## WHAT IS NEEDED
What are the lines below, starting at the line containing "could include savory" and ending at the line containing "a hard copy"? Write them out exactly, ends included, without pictures.
MATERIAL PROVIDED Start Marker
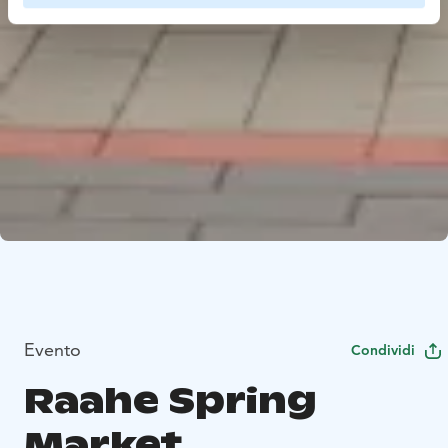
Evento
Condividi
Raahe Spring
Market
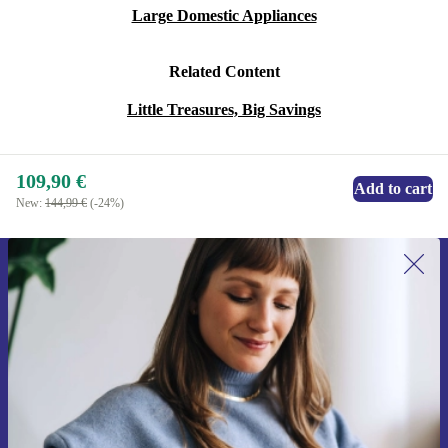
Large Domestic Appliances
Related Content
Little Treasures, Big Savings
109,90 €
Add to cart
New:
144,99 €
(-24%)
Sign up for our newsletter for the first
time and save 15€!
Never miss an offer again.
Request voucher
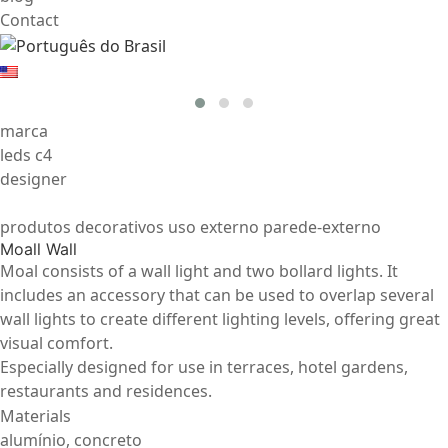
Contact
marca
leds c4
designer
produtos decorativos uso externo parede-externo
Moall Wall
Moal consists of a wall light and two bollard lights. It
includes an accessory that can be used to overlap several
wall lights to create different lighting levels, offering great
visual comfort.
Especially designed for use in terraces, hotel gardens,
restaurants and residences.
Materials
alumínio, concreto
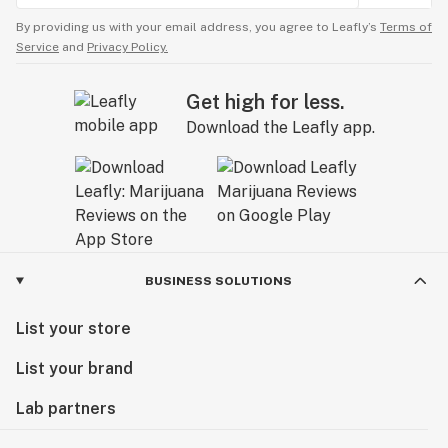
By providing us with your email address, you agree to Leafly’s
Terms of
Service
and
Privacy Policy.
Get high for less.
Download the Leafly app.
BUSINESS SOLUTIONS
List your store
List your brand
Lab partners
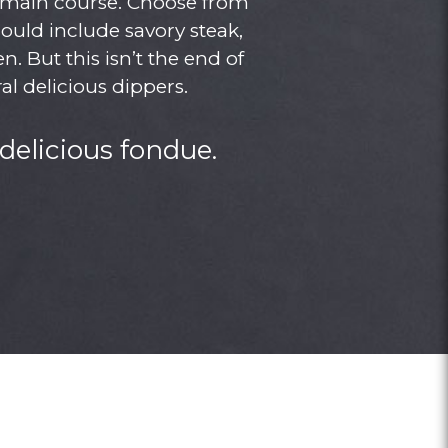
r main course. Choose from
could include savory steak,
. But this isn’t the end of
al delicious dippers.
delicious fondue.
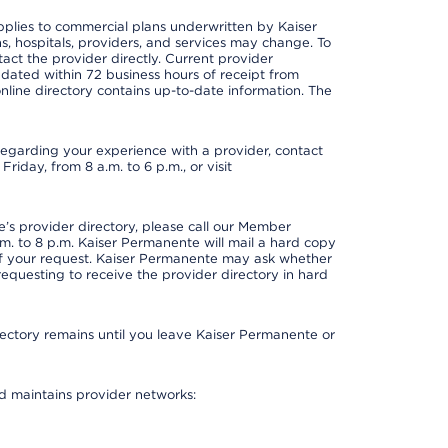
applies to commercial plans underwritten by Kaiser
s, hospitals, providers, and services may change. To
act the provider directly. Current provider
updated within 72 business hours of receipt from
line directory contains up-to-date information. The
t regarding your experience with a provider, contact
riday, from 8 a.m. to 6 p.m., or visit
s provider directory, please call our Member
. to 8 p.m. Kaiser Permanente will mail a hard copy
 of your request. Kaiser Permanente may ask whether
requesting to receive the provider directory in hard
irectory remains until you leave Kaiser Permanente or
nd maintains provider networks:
MATERIAL PROVIDED End Marker
MATERIAL PROVIDED Start Marker
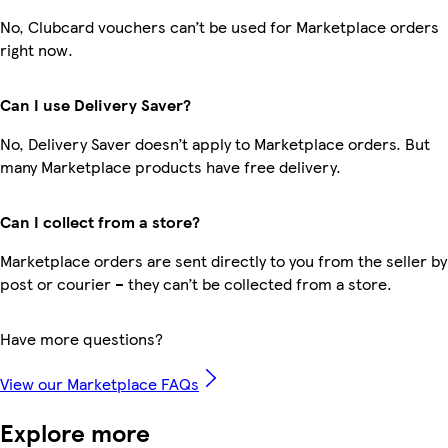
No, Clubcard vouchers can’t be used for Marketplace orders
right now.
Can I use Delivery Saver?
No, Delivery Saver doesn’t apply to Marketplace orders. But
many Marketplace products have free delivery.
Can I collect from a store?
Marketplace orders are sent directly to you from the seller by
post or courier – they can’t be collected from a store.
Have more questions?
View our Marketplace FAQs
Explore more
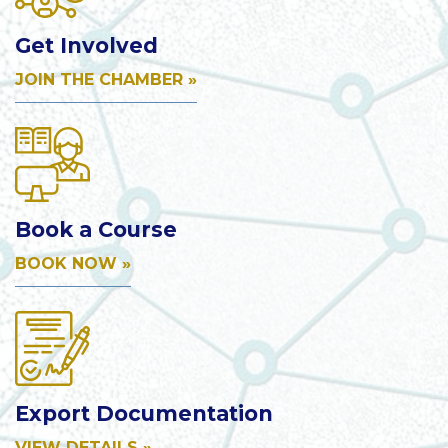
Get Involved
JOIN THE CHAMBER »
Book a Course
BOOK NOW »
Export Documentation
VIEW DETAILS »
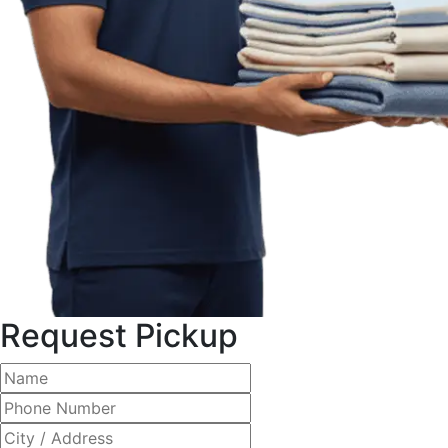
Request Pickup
MATERIAL PROVIDED End Marker
## SOLUTION TO THIS PROBLEM
could include savory steak,
. But this isn’t the end of
al delicious dippers.
delicious fondue.
applies to commercial plans underwritten by Kaiser
s, hospitals, providers, and services may change. To
act the provider directly. Current provider
updated within 72 business hours of receipt from
line directory contains up-to-date information. The
t regarding your experience with a provider, contact
riday, from 8 a.m. to 6 p.m., or visit
s provider directory, please call our Member
. to 8 p.m. Kaiser Permanente will mail a hard copy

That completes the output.